8. Education at school level is improving, thanks to the role of Academies and Free Schools in breaking up local authority control and in extending choice to more parents.  It provides a good basis for moving to a Swedish system where parents can choose between state and private schools, taking the state funding to the school of their choice.  The private schools can be both profit and non-profit ones, and the government should facilitate their establishment by removing some local authority obstruction and red tape.  At university level the loans system should be changed to one where the fees are paid by government, and the student signs an obligation to have repayments made when they are earning enough.

9. The National Health Service doesn't work. The model of free state universal care paid from taxation and controlled centrally does not work. Its founders blithely supposed costs would go down as people's health improved.  In fact the demand is potentially infinite. The overall budget makes it a zero sum game in which procedures have to compete for funds. Ones given what they see as insufficient priority will always wave shrouds on TV and demand more funds. The NHS should continue to be free at the point of use, but should be replaced by an insurance-based system serviced by private providers.
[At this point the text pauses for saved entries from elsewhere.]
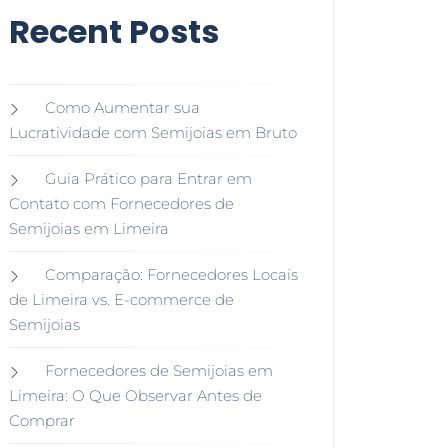
Recent Posts
Como Aumentar sua
Lucratividade com Semijoias em Bruto
Guia Prático para Entrar em
Contato com Fornecedores de
Semijoias em Limeira
Comparação: Fornecedores Locais
de Limeira vs. E-commerce de
Semijoias
Fornecedores de Semijoias em
Limeira: O Que Observar Antes de
Comprar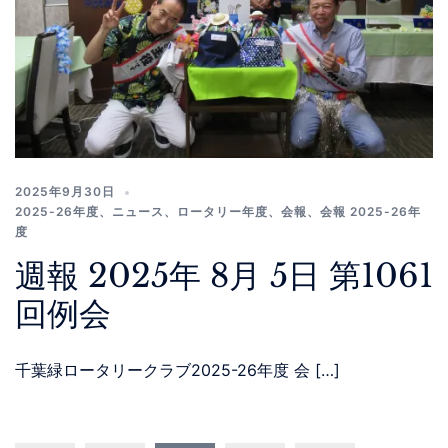
2025年9月30日
2025-26年度
、
ニュース
、
ロータリー年度
、
会報
、
会報 2025-26年
度
週報 2025年 8月 5日 第1061
回例会
千葉緑ロータリークラブ2025-26年度 会 […]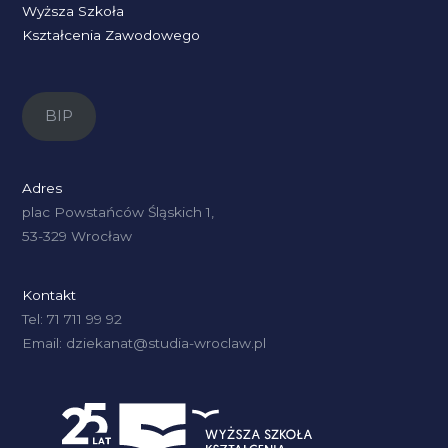
Wyższa Szkoła
Kształcenia Zawodowego
BIP
Adres
plac Powstańców Śląskich 1,
53-329 Wrocław
Kontakt
Tel: 71 711 99 92
Email: dziekanat@studia-wroclaw.pl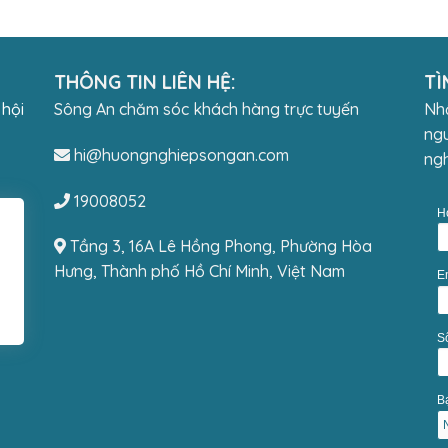
THÔNG TIN LIÊN HỆ:
TÌ
 hội
Sông An chăm sóc khách hàng trực tuyến
Nhậ
ngu
hi@huongnghiepsongan.com
ngh
19008052
H
Tầng 3, 16A Lê Hồng Phong, Phường Hòa
Hưng, Thành phố Hồ Chí Minh, Việt Nam
E
S
Bạ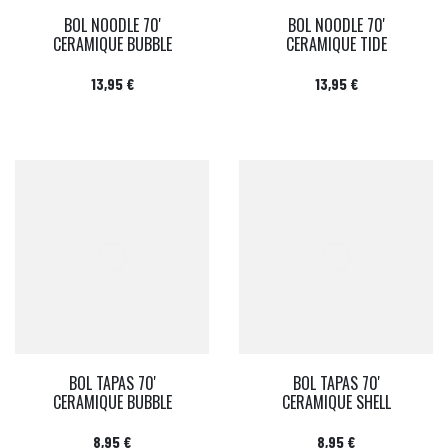
BOL NOODLE 70'
BOL NOODLE 70'
CERAMIQUE BUBBLE
CERAMIQUE TIDE
Prix
Prix
13,95 €
13,95 €
BOL TAPAS 70'
BOL TAPAS 70'
CERAMIQUE BUBBLE
CERAMIQUE SHELL
Prix
Prix
8,95 €
8,95 €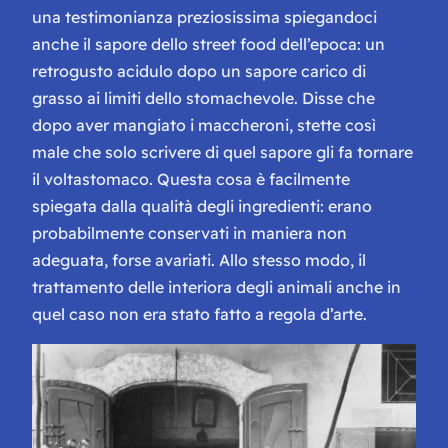
una testimonianza preziosissima spiegandoci
anche il sapore dello street food dell’epoca: un
retrogusto acidulo dopo un sapore carico di
grasso ai limiti dello stomachevole. Disse che
dopo aver mangiato i maccheroni, stette così
male che solo scrivere di quel sapore gli fa tornare
il voltastomaco. Questa cosa è facilmente
spiegata dalla qualità degli ingredienti: erano
probabilmente conservati in maniera non
adeguata, forse avariati. Allo stesso modo, il
trattamento delle interiora degli animali anche in
quel caso non era stato fatto a regola d’arte.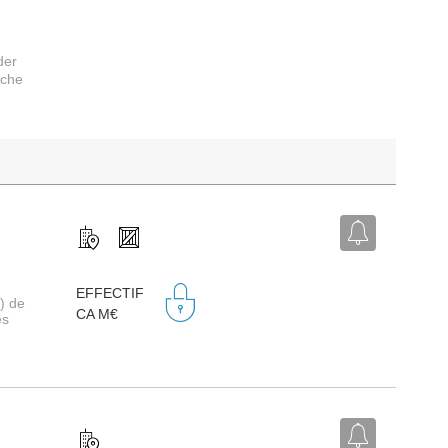
der
rche
EFFECTIF
) de
CA M€
es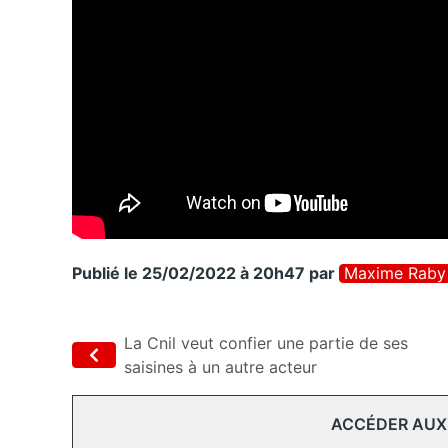
Publié le 25/02/2022 à 20h47
par
Maxime Raby
La Cnil veut confier une partie de ses
saisines à un autre acteur
ACCÉDER AUX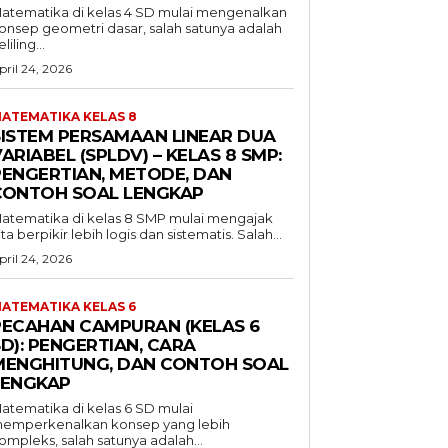
atematika di kelas 4 SD mulai mengenalkan
onsep geometri dasar, salah satunya adalah
liling...
pril 24, 2026
ATEMATIKA KELAS 8
SISTEM PERSAMAAN LINEAR DUA
ARIABEL (SPLDV) – KELAS 8 SMP:
PENGERTIAN, METODE, DAN
CONTOH SOAL LENGKAP
atematika di kelas 8 SMP mulai mengajak
ita berpikir lebih logis dan sistematis. Salah...
pril 24, 2026
ATEMATIKA KELAS 6
PECAHAN CAMPURAN (KELAS 6
D): PENGERTIAN, CARA
MENGHITUNG, DAN CONTOH SOAL
LENGKAP
atematika di kelas 6 SD mulai
emperkenalkan konsep yang lebih
ompleks, salah satunya adalah...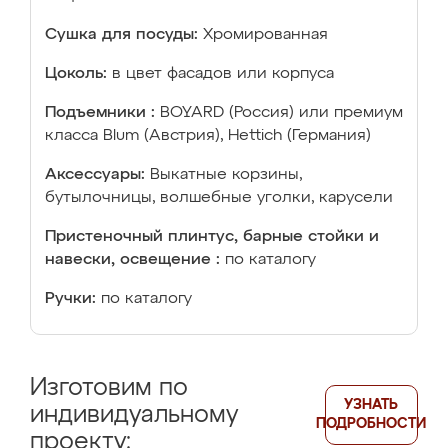
Сушка для посуды:
Хромированная
Цоколь:
в цвет фасадов или корпуса
Подъемники :
BOYARD (Россия) или премиум
класса Blum (Австрия), Hettich (Германия)
Аксессуары:
Выкатные корзины,
бутылочницы, волшебные уголки, карусели
Пристеночный плинтус, барные стойки и
навески, освещение :
по каталогу
Ручки:
по каталогу
Изготовим по
УЗНАТЬ
индивидуальному
ПОДРОБНОСТИ
проекту: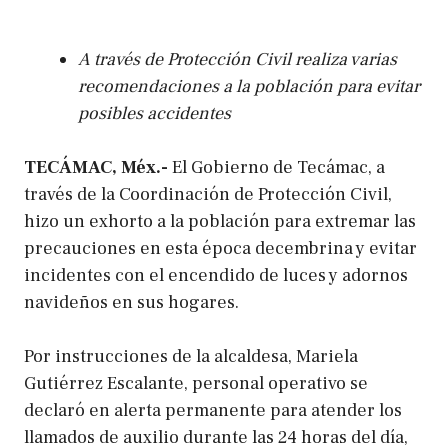
A través de Protección Civil realiza varias
recomendaciones a la población para evitar
posibles accidentes
TECÁMAC, Méx.-
El Gobierno de Tecámac, a
través de la Coordinación de Protección Civil,
hizo un exhorto a la población para extremar las
precauciones en esta época decembrina y evitar
incidentes con el encendido de luces y adornos
navideños en sus hogares.
Por instrucciones de la alcaldesa, Mariela
Gutiérrez Escalante, personal operativo se
declaró en alerta permanente para atender los
llamados de auxilio durante las 24 horas del día,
10. There should be a more flexible and encouraging approach to innovation. The Financial Conduct Authority's 'sandbox' approach allows firms designated within it to innovate financial products without the wide regulation that applies to larger, more established firms. A similar scheme should do the same for new technologies. Much of the future will be made by driverless cars, drones, aerial taxis, genetic engineering and other innovations, and it is important that government acts to prevent local authorities restricting new business models to protect existing businesses, and does not do so itself. The EU has shown itself unsympathetic to new models such as Google and Amazon, but a post-Brexit Britain should be more receptive to innovation, whether in machines, in medicine, or in business models.